Keynote 2: Chameleon: A Deeply Reconfigurable, Large Scale Instrument for Computer Science Experimentation
Abstract:
The last few decades have seen an enormous amount of progress in developing the potential of distributed computing: cloud computing, edge computing, and the Internet of Things all inspire new ideas across the stack, from systems solutions to innovative applications. However, complex and distributed systems of this type – or even just their individual components – are hard to study using theoretical approaches alone. To study them properly, scientists require a deeply reconfigurable platform where they can explore phenomena in controlled environments, across a range of configurations, and at scales needed to justify their result. Like physicists, biologists, and chemists, computer scientists need an experimental instrument that can serve as a vehicle of discovery.
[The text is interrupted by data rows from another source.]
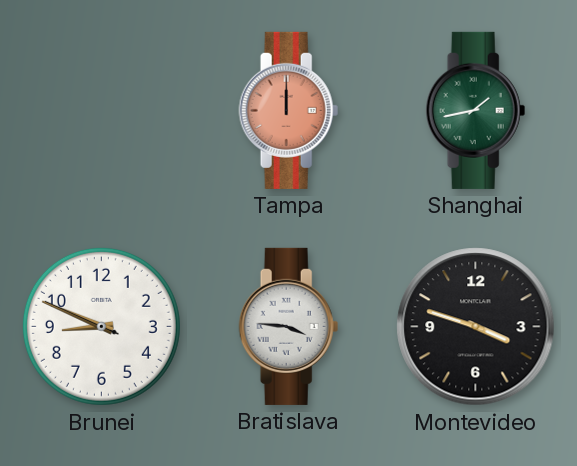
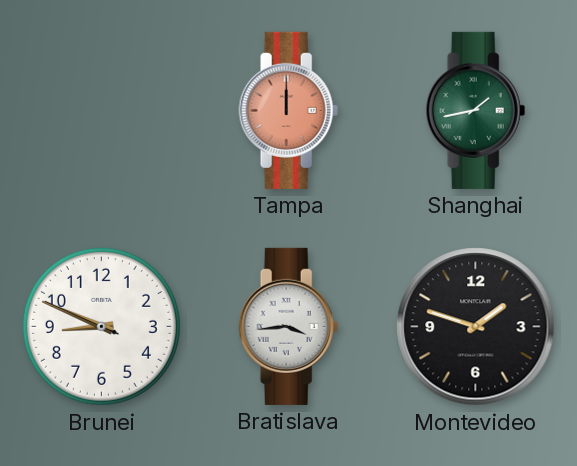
Bratislava: 3:46 -> 3:44
Montevideo: 3:48 -> 1:48
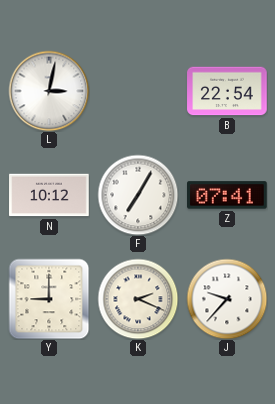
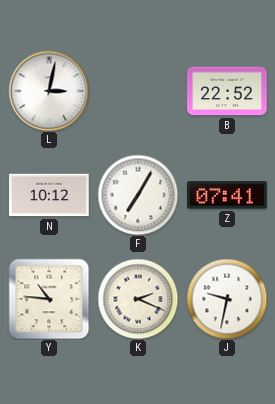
B: 22:54 -> 22:52
Y: 9:00 -> 10:46
J: 9:37 -> 9:32
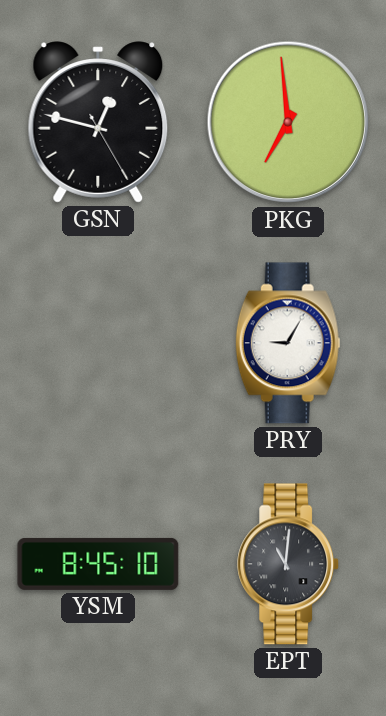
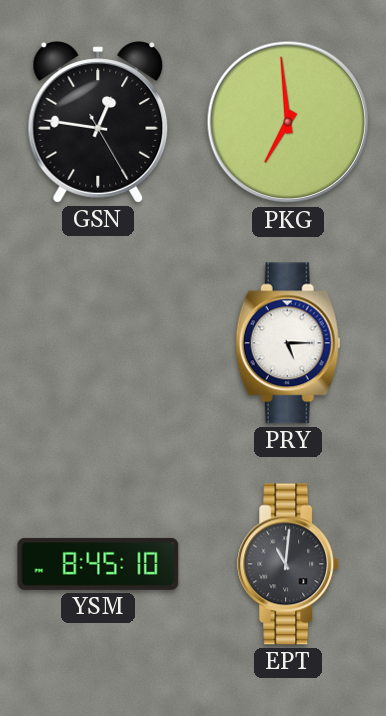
GSN: 12:47 -> 12:46
PRY: 9:05 -> 5:15
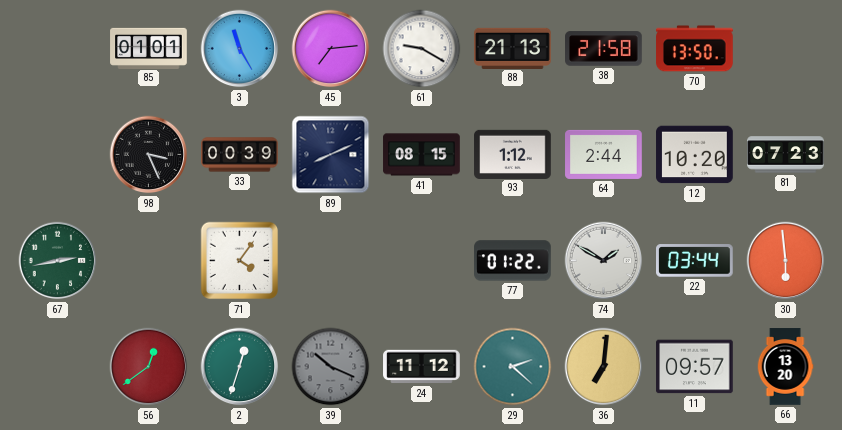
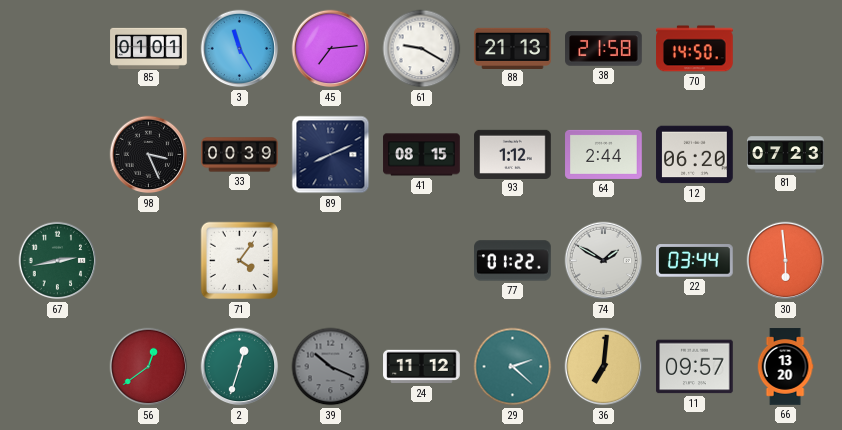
70: 13:50 -> 14:50
12: 10:20 -> 06:20
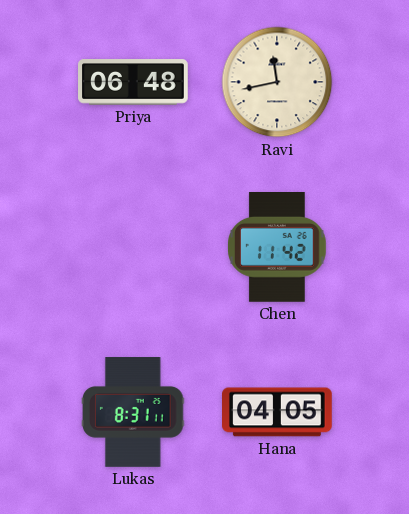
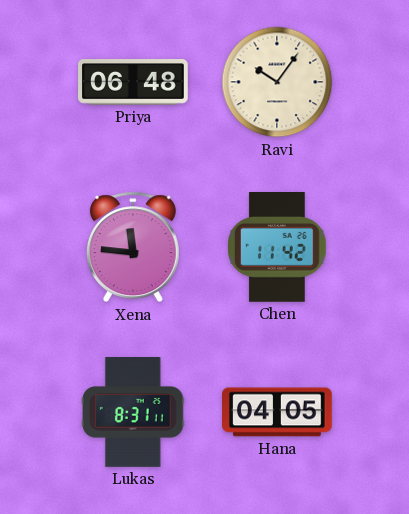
Ravi: 11:43 -> 10:06
Xena: none -> 11:46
The Chameleon project has built such an instrument. The testbed, deployed at the University of Chicago and TACC, consists of roughly 15,000 cores, 5PB of total disk space, and leverages a 100 Gbps connection between the sites. The backbone of the testbed is configured as a large homogenous partition to support experiments at scale. On this framework were grafted heterogeneous elements including Infiniband networking, high-bandwidth I/O nodes, storage hierarchy nodes, and GPUs to support a broad diversity of research projects. That diversity is further enhanced by smaller clusters of FPGAs, ARM and Atom processors. To support Computer Science experiments, ranging from operating system and virtualization research to innovative applications, Chameleon provides a configuration system giving users full control of the software stack: provisioning of bare metal, support for custom kernel reboot, and console access — but also a fully functioning cloud environment to support educational projects and cloud development.
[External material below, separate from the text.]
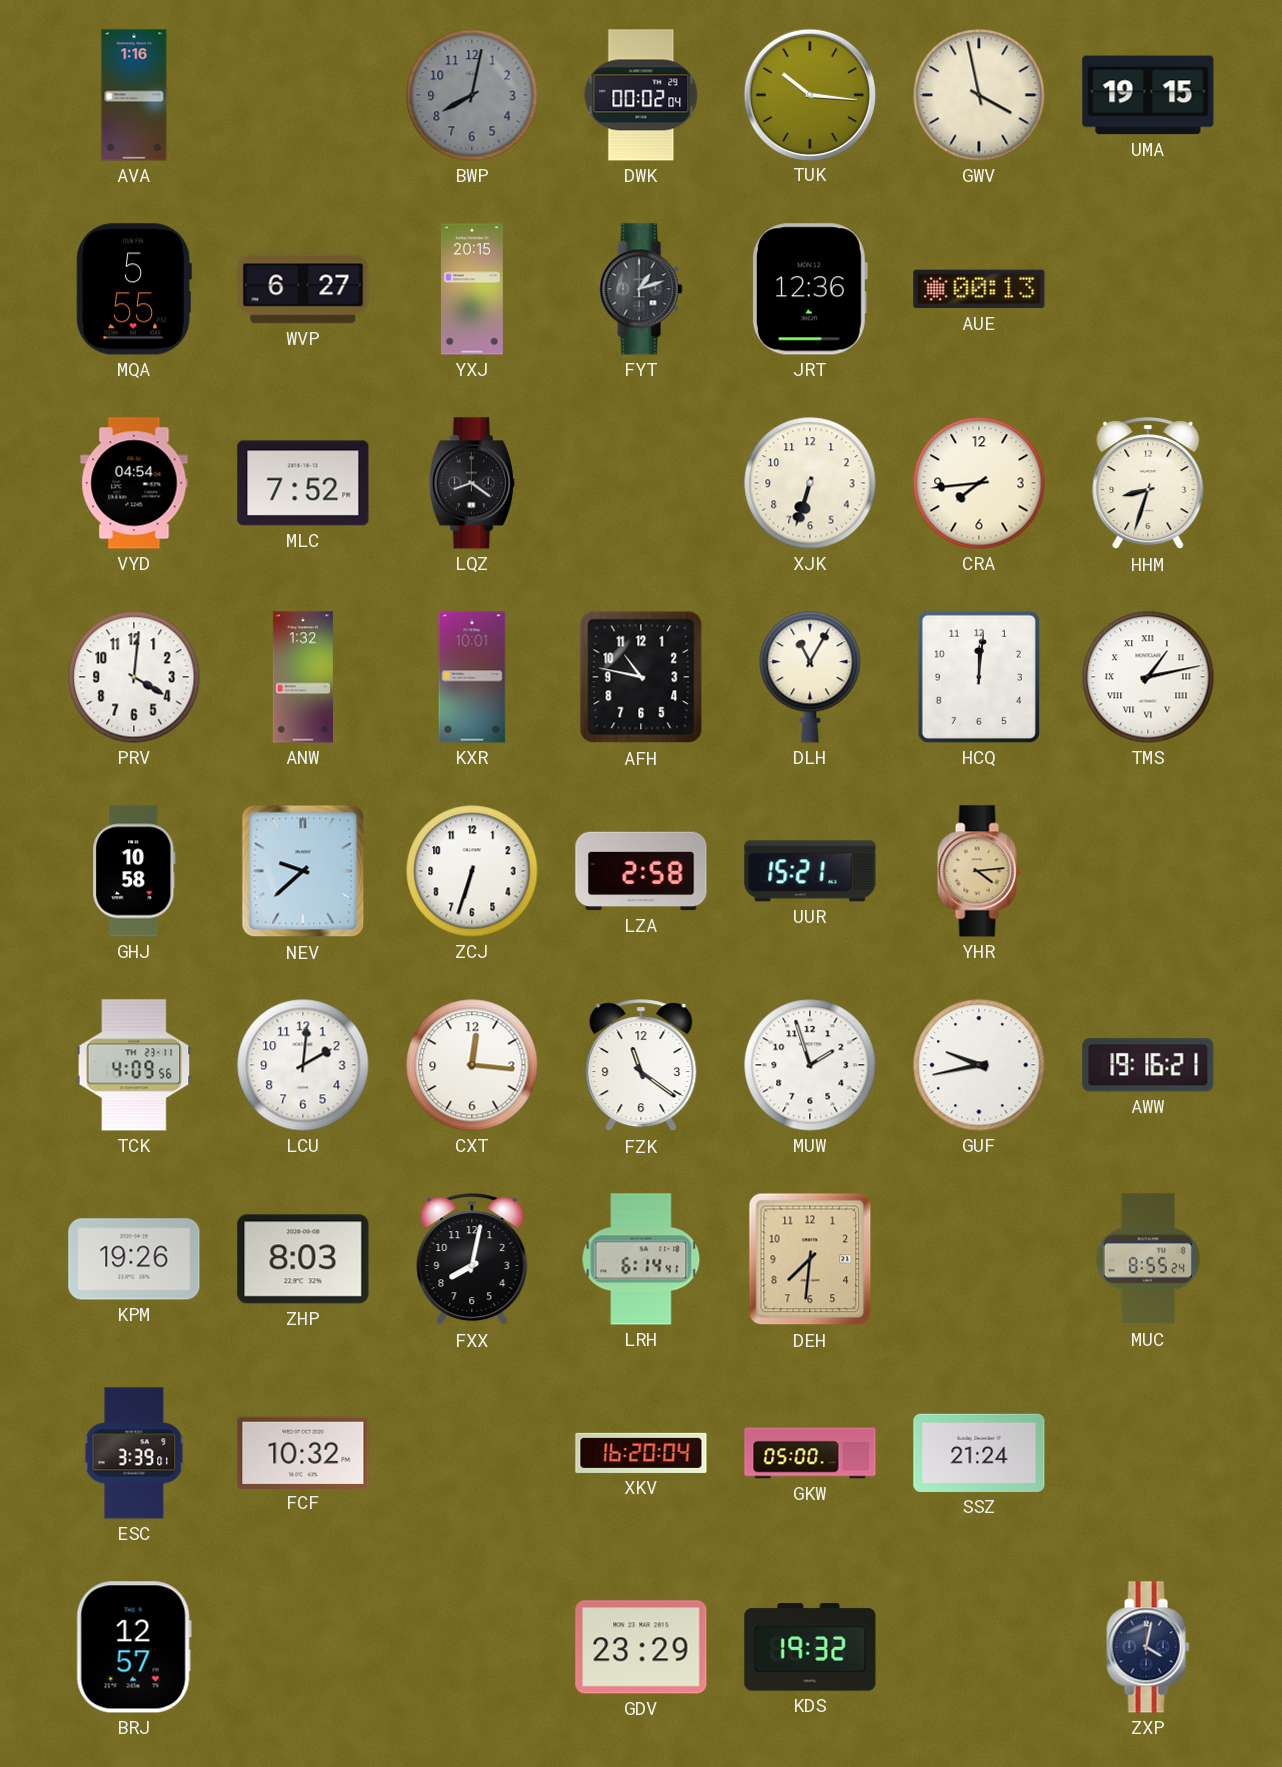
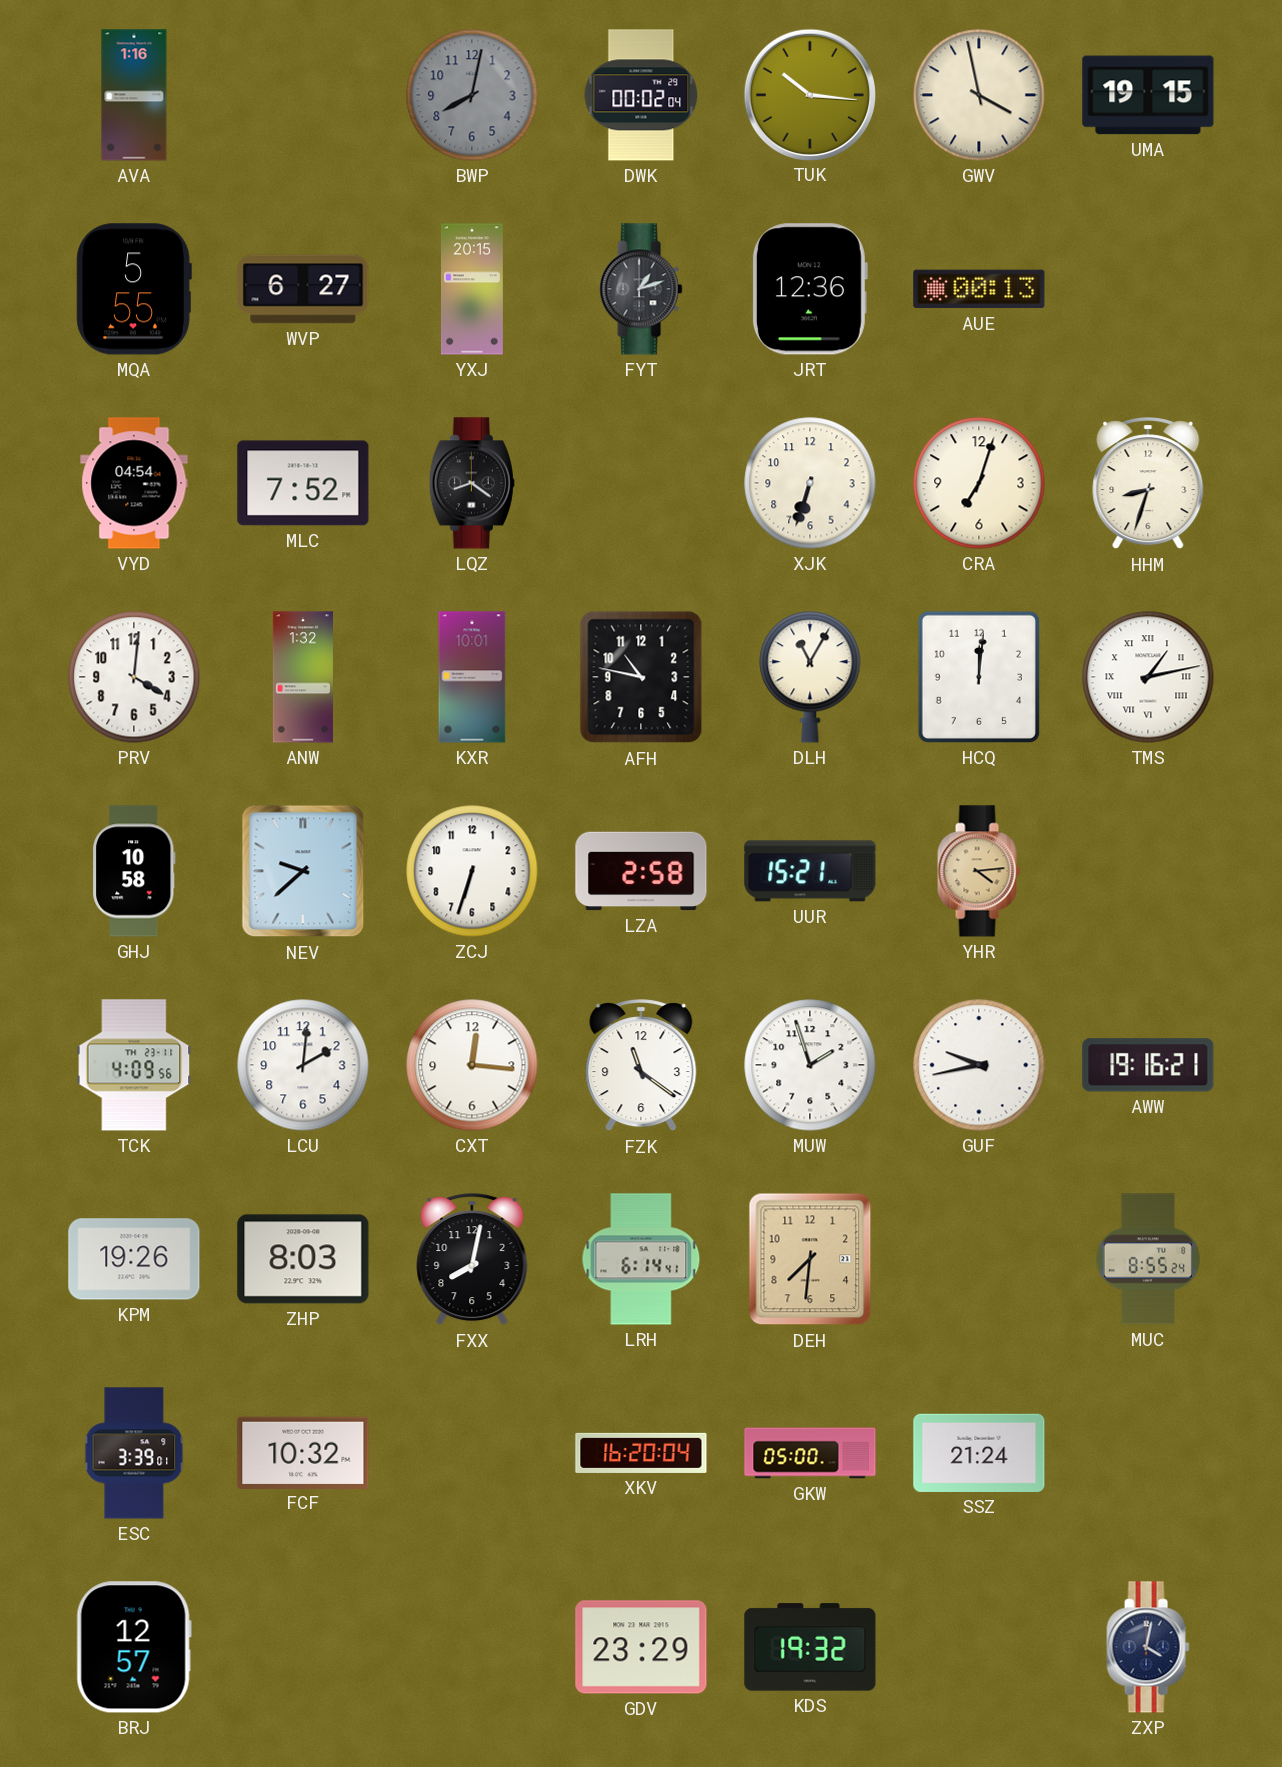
CRA: 7:44 -> 7:03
This talk will describe the goals and design strategy of the testbed, as well as its existing and planned capabilities. I will also present a selection of the research and education projects conducted by our users and describe how they leveraged the features of the testbed. I then discuss the potential that having a well-defined Computer Science instrument creates – in particular, how it can be used to advance reproducibility and sharing in the computer science community.
Bio:
Kate Keahey is one of the pioneers of infrastructure cloud computing. She created the first open source Infrastructure-as-a-Service implementation, and currently works on convergence projects adapting cloud computing concepts to scientific applications and HPC environment. Kate leads the Chameleon project, which provides a distributed large-scale experimental testbed for Computer Science research. She is also a co-founder and co-Editor-in-Chief of SoftwareX, a journal devoted to publishing scientific software. Kate is a Scientist at Argonne National Laboratory and a Senior Fellow at the Computation Institute at the University of Chicago.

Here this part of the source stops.